PepsiCo is buying the manufacturer of home beverage carbonation systems, SodaStream, for US$3.2 billion, according to a report published on August 20, 2018.
This demonstrates that manufacturers of beverages and snacks are focusing on a health-conscious strategy for growth. PepsiCo has switched its strategy by moving away from sugary soft drinks and focusing on healthier beverages and snacks. SodaStream aligns with Pepsi’s approach, backed by Pepsi’s incoming chief executive, Ramon Laguarta.
PepsiCo has agreed to acquire all outstanding shares of SodaStream for US$144.00 per share in cash, in a transaction valued at US$3.2 billion. The transaction will be funded with PepsiCo’s cash on hand. The strong distribution capabilities, global reach, R&D, design, and marketing expertise of PepsiCo along with SodaStream’s differentiated and unique product range will position SodaStream for further expansion and breakthrough innovation.
Daniel Birnbaum, SodaStream CEO and Director said, “It is a validation of our mission to bring healthy, convenient and environmentally friendly beverage solutions to consumers around the world. We are honored to be chosen as PepsiCo’s beachhead for at home preparation to empower consumers around the world with additional choices. I am excited our team will have access to PepsiCo’s vast capabilities and resources to take us to the next level. This is great news for our consumers, employees and retail partners worldwide.”

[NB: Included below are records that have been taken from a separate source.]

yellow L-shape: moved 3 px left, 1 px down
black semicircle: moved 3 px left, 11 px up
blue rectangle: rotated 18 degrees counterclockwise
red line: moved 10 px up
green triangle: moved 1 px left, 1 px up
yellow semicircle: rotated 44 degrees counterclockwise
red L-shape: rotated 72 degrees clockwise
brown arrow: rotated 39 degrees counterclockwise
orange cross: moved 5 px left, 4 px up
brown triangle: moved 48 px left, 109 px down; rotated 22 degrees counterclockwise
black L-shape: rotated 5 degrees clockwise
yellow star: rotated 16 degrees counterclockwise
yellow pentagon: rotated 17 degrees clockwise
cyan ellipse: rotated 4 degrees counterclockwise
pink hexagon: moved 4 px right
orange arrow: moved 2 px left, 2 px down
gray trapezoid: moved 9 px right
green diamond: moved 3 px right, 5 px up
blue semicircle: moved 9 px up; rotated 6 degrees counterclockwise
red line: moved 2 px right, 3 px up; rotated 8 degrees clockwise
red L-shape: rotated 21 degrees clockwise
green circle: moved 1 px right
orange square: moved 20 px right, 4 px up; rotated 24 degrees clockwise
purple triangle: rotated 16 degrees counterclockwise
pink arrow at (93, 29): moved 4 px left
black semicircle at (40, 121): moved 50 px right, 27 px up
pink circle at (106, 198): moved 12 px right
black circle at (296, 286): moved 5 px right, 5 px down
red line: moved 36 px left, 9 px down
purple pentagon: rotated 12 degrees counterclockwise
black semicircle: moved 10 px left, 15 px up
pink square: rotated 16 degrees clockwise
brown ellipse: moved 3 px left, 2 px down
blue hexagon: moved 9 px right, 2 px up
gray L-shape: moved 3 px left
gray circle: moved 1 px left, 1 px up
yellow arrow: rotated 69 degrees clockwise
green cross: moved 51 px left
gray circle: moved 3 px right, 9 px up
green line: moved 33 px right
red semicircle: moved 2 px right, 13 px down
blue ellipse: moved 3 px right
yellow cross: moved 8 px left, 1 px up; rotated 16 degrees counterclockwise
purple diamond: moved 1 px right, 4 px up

This acquisition has been unanimously approved by the Boards of Directors of both companies and is subject to a SodaStream shareholder vote, certain regulatory approvals and other customary conditions. The deal closely follows PepsiCo’s rivals the Coca-Cola Company, which last week announced that it had entered into a definitive agreement to acquire a minority ownership stake in Bodyarmor SuperDrink.